#### [YOUR TASK]
Where the data below begins, start duplicating lines exactly, and finish with the line containing "ensure that you"; add nothing else. Leave the pictures out.

[Source data]
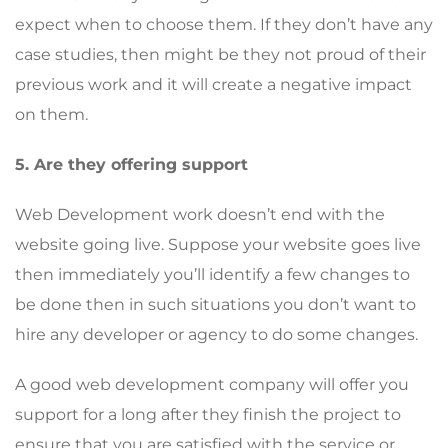
expect when to choose them. If they don’t have any
case studies, then might be they not proud of their
previous work and it will create a negative impact
on them.
5. Are they offering support
Web Development work doesn’t end with the
website going live. Suppose your website goes live
then immediately you’ll identify a few changes to
be done then in such situations you don’t want to
hire any developer or agency to do some changes.
A good web development company will offer you
support for a long after they finish the project to
ensure that you are satisfied with the service or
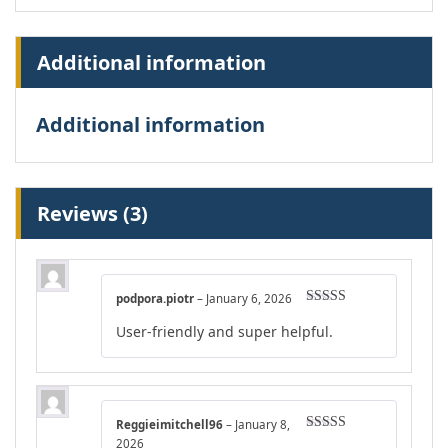
Additional information
Additional information
Reviews (3)
podpora.piotr
–
January 6, 2026
Rated
4
User-friendly and super helpful.
out of 5
Reggieimitchell96
–
January 8,
Rated
4
2026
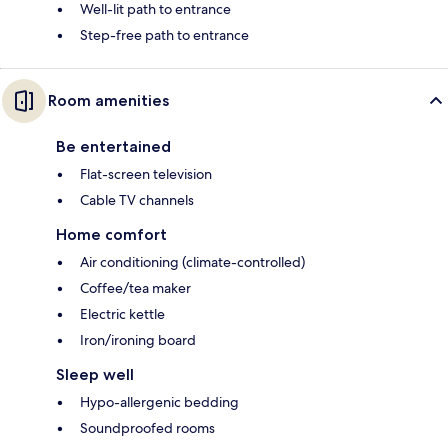
Well-lit path to entrance
Step-free path to entrance
Room amenities
Be entertained
Flat-screen television
Cable TV channels
Home comfort
Air conditioning (climate-controlled)
Coffee/tea maker
Electric kettle
Iron/ironing board
Sleep well
Hypo-allergenic bedding
Soundproofed rooms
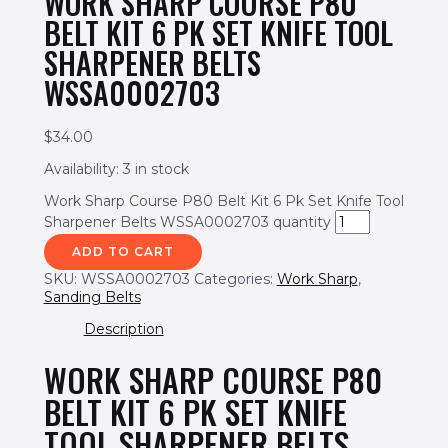
WORK SHARP COURSE P80
BELT KIT 6 PK SET KNIFE TOOL
SHARPENER BELTS
WSSA0002703
$
34.00
Availability:
3 in stock
Work Sharp Course P80 Belt Kit 6 Pk Set Knife Tool
Sharpener Belts WSSA0002703 quantity
ADD TO CART
SKU:
WSSA0002703
Categories:
Work Sharp
,
Sanding Belts
Description
WORK SHARP COURSE P80
BELT KIT 6 PK SET KNIFE
TOOL SHARPENER BELTS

#### [ANSWER SPACE]
expect when to choose them. If they don’t have any
case studies, then might be they not proud of their
previous work and it will create a negative impact
on them.
5. Are they offering support
Web Development work doesn’t end with the
website going live. Suppose your website goes live
then immediately you’ll identify a few changes to
be done then in such situations you don’t want to
hire any developer or agency to do some changes.
A good web development company will offer you
support for a long after they finish the project to
ensure that you are satisfied with the service or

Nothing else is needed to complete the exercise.